[Try it]
Whenever a line in the data holds the string "nossa", pull that line out.

++++++

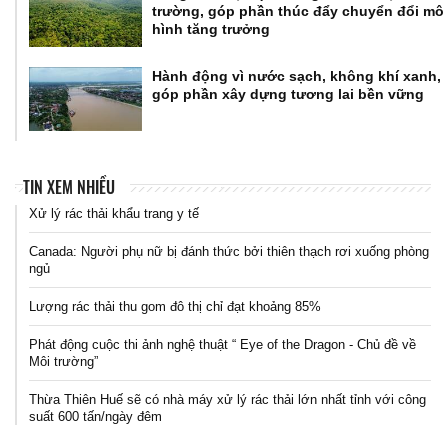
trường, góp phần thúc đẩy chuyển đổi mô
hình tăng trưởng
Hành động vì nước sạch, không khí xanh,
góp phần xây dựng tương lai bền vững
TIN XEM NHIỀU
Xử lý rác thải khẩu trang y tế
Canada: Người phụ nữ bị đánh thức bởi thiên thạch rơi xuống phòng
ngủ
Lượng rác thải thu gom đô thị chỉ đạt khoảng 85%
Phát động cuộc thi ảnh nghệ thuật “ Eye of the Dragon - Chủ đề về
Môi trường”
Thừa Thiên Huế sẽ có nhà máy xử lý rác thải lớn nhất tỉnh với công
suất 600 tấn/ngày đêm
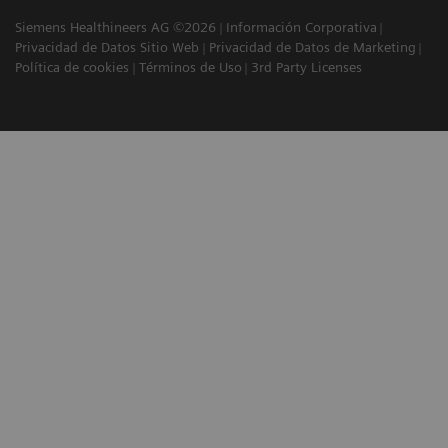
Siemens Healthineers AG ©2026
Información Corporativa
Privacidad de Datos Sitio Web
Privacidad de Datos de Marketing
Política de cookies
Términos de Uso
3rd Party Licenses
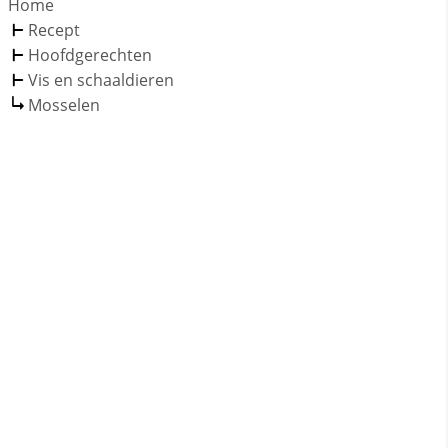
Home
Recept
Hoofdgerechten
Vis en schaaldieren
Mosselen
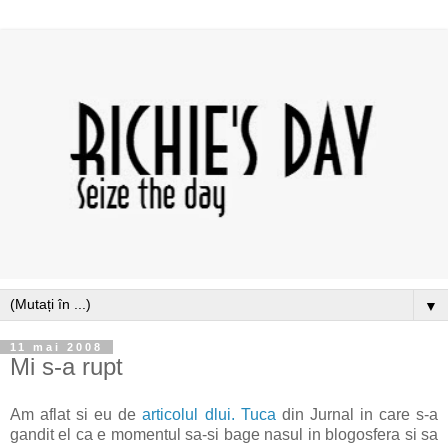
▼
11 mai 2008
Mi s-a rupt
Am aflat si eu de
articolul dlui. Tuca
din Jurnal in care s-a
gandit el ca e momentul sa-si bage nasul in blogosfera si sa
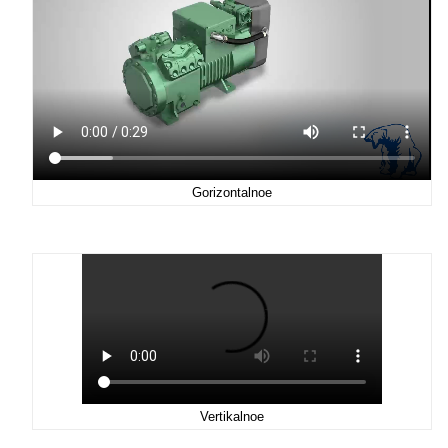
Gorizontalnoe
Vertikalnoe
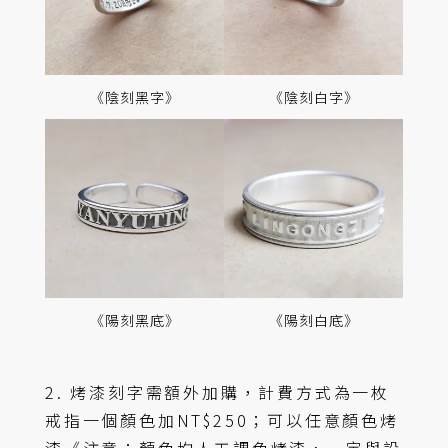
《陰刻黑字》
《陰刻白字》
《陽刻黑底》
《陽刻白底》
2. 烤漆刻字需額外加購，計費方式為一枚
戒指一個顏色加NT$250；可以任意顏色烤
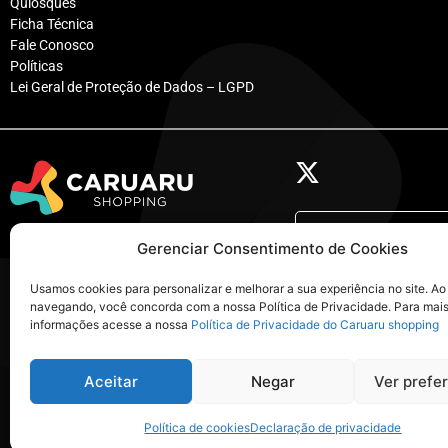
Quiosques
Ficha Técnica
Fale Conosco
Políticas
Lei Geral de Proteção de Dados – LGPD
@caruarushop
Av. Adjar da Silva Casé, 800
Gerenciar Consentimento de Cookies
nossa casa
Indianópolis – Caruaru – PE
Usamos cookies para personalizar e melhorar a sua experiência no site. Ao
navegando, você concorda com a nossa Política de Privacidade. Para mai
Tel: (81) 3722-9999
visualizar
@ca
informações acesse a nossa
Política de Privacidade do Caruaru shopping
Aceitar
Negar
Ver prefe
© 2026 Caruaru Shopping
Política de cookies
Declaração de privacidade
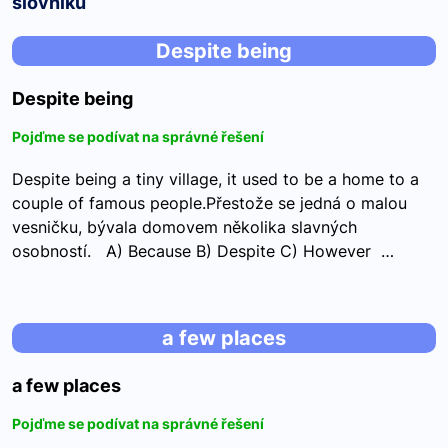
slovníku
Despite being
Despite being
Pojďme se podívat na správné řešení
Despite being a tiny village, it used to be a home to a
couple of famous people.Přestože se jedná o malou
vesničku, bývala domovem několika slavných
osobností. A) Because B) Despite C) However …
a few places
a few places
Pojďme se podívat na správné řešení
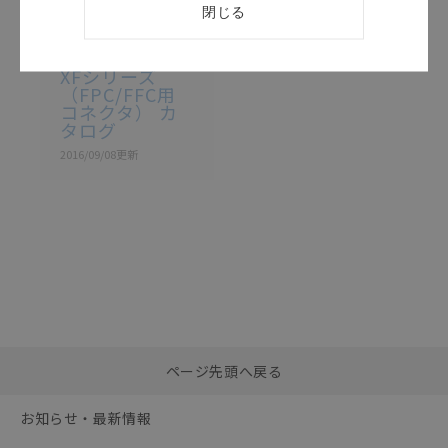
閉じる
カタログ
日本語
SDLJ-069U
XFシリーズ
（FPC/FFC用
コネクタ） カ
タログ
2016/09/08
更新
選択したファイルを一
0
ページ先頭へ戻る
括ダウンロード
選択可能容量：
0.0
MB /
100
MB
お知らせ・最新情報
リセット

++++++

[Result for this exercise]
nossa casa
navegando, você concorda com a nossa Política de Privacidade. Para mai
informações acesse a nossa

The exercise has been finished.